▸ **Saved data entries**:

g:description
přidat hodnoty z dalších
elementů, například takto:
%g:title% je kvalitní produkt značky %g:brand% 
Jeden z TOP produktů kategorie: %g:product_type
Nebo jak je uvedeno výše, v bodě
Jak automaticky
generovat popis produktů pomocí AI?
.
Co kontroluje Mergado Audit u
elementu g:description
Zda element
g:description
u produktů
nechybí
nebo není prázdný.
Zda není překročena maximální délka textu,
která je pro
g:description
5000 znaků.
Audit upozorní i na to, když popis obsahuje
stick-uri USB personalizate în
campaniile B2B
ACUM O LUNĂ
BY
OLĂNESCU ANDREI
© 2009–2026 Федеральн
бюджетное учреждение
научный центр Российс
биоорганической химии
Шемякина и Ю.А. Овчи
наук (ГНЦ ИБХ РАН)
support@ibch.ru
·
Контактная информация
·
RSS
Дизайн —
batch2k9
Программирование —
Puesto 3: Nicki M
==
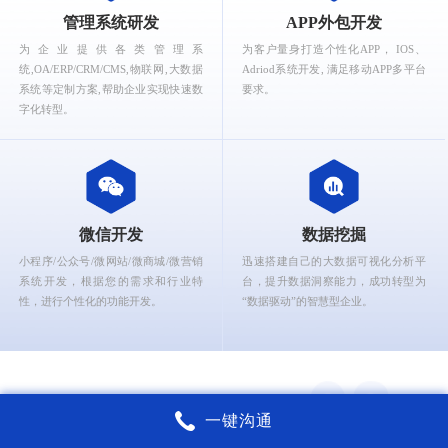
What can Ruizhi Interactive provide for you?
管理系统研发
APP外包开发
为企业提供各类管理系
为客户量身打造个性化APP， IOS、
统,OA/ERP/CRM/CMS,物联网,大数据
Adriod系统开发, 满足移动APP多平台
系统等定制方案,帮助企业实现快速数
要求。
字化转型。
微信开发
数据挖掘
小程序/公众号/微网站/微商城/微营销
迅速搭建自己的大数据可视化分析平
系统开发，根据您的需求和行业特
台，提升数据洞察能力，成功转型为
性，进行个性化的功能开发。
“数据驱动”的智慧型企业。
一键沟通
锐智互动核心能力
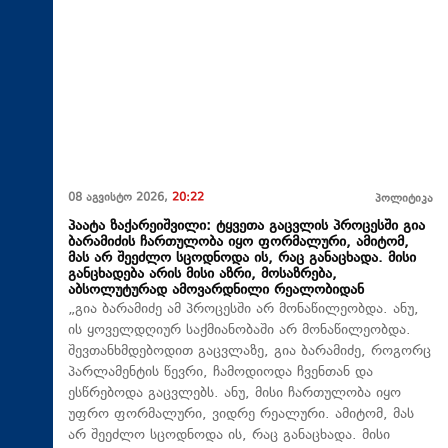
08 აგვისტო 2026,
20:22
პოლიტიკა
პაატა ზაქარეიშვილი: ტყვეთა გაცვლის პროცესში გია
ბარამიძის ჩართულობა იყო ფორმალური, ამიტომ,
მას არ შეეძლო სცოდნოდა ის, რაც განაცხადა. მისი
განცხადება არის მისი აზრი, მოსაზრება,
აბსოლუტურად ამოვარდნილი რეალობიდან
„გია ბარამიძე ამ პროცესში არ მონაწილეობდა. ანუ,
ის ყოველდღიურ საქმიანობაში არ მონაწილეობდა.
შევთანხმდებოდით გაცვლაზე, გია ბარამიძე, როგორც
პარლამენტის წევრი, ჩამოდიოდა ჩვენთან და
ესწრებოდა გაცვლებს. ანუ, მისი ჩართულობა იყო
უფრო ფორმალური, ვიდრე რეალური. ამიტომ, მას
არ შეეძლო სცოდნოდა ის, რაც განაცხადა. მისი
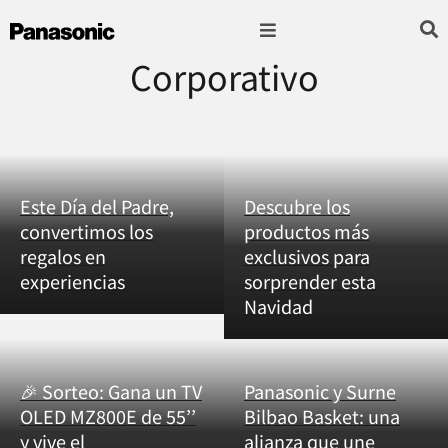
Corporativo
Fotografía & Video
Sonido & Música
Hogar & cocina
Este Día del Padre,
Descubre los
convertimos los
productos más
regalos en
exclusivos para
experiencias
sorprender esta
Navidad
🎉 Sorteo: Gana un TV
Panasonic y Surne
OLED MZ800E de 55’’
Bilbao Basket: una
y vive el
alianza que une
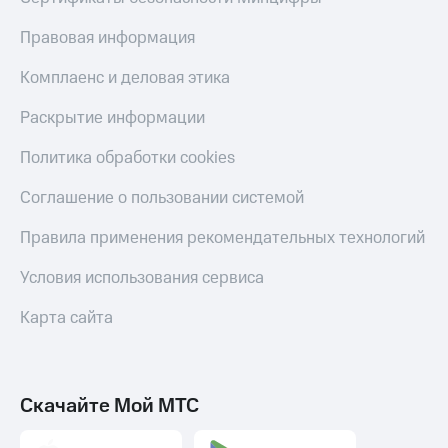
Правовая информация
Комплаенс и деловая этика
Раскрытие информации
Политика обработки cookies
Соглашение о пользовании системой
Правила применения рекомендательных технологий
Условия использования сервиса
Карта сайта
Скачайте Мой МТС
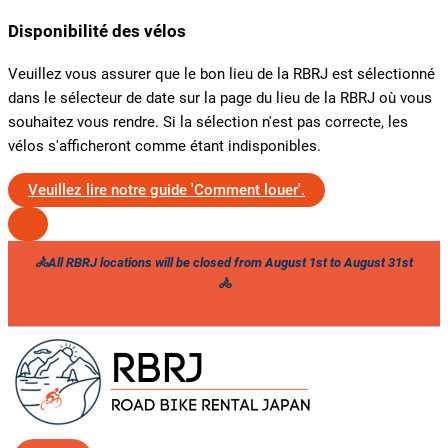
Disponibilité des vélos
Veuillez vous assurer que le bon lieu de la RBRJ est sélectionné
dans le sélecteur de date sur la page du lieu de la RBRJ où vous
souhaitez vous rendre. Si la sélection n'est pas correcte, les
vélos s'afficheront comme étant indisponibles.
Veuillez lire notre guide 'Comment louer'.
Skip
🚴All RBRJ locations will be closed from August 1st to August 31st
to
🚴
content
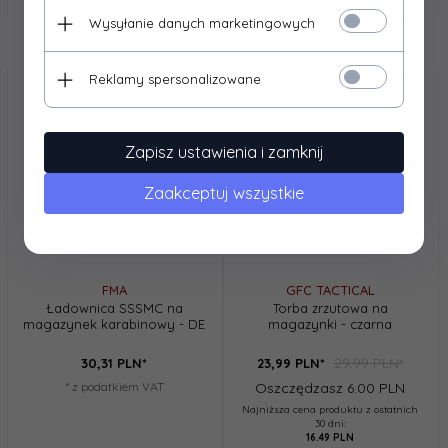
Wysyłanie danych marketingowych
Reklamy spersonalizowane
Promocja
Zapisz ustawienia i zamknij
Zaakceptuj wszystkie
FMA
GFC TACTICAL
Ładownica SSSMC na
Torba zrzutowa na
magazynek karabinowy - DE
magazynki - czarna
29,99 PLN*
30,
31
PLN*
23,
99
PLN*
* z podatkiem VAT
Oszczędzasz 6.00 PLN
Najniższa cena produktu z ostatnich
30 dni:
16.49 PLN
...
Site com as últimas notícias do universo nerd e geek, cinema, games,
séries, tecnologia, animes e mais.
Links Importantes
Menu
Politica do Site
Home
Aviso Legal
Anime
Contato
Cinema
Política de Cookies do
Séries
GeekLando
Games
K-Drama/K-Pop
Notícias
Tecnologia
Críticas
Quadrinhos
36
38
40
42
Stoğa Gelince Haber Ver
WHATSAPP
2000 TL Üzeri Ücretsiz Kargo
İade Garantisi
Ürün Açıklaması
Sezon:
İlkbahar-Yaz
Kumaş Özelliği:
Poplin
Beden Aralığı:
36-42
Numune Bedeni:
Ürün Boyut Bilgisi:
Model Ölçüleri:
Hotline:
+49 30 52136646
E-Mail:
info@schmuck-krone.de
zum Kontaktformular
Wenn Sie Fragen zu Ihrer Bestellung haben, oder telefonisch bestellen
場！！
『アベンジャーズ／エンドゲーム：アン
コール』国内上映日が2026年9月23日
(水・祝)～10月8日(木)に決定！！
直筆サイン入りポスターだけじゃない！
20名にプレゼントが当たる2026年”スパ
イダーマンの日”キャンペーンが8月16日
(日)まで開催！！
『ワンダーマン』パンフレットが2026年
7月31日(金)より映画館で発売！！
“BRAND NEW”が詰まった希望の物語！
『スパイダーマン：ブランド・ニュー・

▸ **Task details**:
With the line that has "ACUM O LUNĂ" as the first and the line that has "Puesto 3: Nicki M" as the last, repeat exactly that run of lines above and no more.

▸ **Expected output**:
ACUM O LUNĂ
BY
OLĂNESCU ANDREI
© 2009–2026 Федеральн
бюджетное учреждение
научный центр Российс
биоорганической химии
Шемякина и Ю.А. Овчи
наук (ГНЦ ИБХ РАН)
support@ibch.ru
·
Контактная информация
·
RSS
Дизайн —
batch2k9
Программирование —
Puesto 3: Nicki M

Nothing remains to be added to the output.